There's always the one that needs that little bit of extra space.

Just like the picture if you click on it!


----------



## suedew (May 10, 2005)

We've been on 3 CC sites over the last 3 weeks reversed on to them all, I always do unless asked to drive on. It's no hassle really, but do prefer the back of the van at the back of my pitch.
At all sites, wardens were friendly and helpful, only on one were we given a pitch number, but pitches were differing lengths, and it made sense.

Also parked up with with friends on an independant site with doors facing.

Like to be a rebel too.

Sue


----------



## UncleNorm (May 1, 2005)

We prefer to REVERSE onto the pitch. It puts our bedroom away from the road so that we have a little more privacy. I would not wish to have to inflict our snoring on passers-by!!  :roll:


----------



## johnthompson (Jul 29, 2010)

Defra (Natural England) in consultation with the big clubs and the Association of Caravan and Camping Exempted Organisations (ACCEO) have produced a diagram for siteing which is published on page 24 of the Guidance for exempted clubs.

They expect all exempted clubs to follow this guidance.

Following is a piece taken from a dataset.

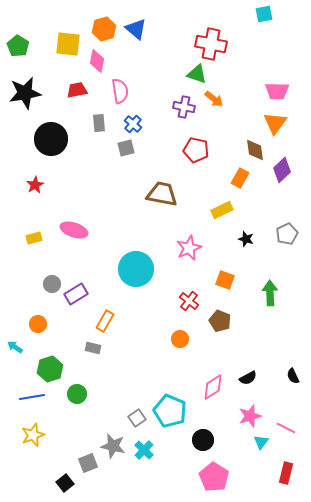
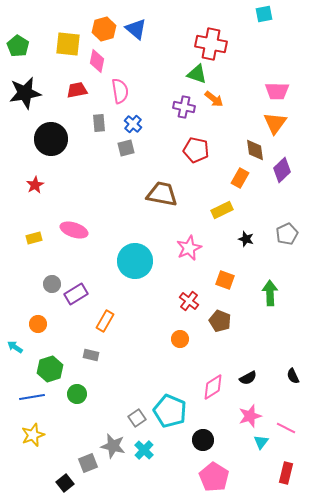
cyan circle at (136, 269): moved 1 px left, 8 px up
gray rectangle at (93, 348): moved 2 px left, 7 px down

A copy of the guidance can be viewed here.

http://www.naturalengland.org.uk/Images/combined-guidance_tcm6-9572.pdf

ACCEO represents about 200 of the 400+ exempted clubs.

John


----------



## rayc (Jun 3, 2008)

johnthompson said:


> Defra (Natural England) in consultation with the big clubs and the Association of Caravan and Camping Exempted Organisations (ACCEO) have produced a diagram for siteing which is published on page 24 of the Guidance for exempted clubs.
> 
> They expect all exempted clubs to follow this guidance.
> 
> ...


I just love the diagram. I will get many happy hours from studying it. Don't worry I shall be taking my tape measure to Peterborough 

I think the diagram shows a caravan with the door on the 'continental' side but makes no reference to the door side for motorhomes?


----------



## locovan (Oct 17, 2007)

I loved this bit


The Caravan
 Whether trailer or motor caravan it is a vehicle specifically for caravanning. Its 
appearance and colour are appropriate and do not offend public opinion :lol: :lol: :lol: :lol:


----------



## sallytrafic (Jan 17, 2006)

locovan said:


> I loved this bit
> 
> The Caravan
>  Whether trailer or motor caravan it is a vehicle specifically for caravanning. Its
> appearance and colour are appropriate and do not offend public opinion :lol: :lol: :lol: :lol:


I wonder if the black stealth caravan is banned. ( I think its only the forward facing bit!)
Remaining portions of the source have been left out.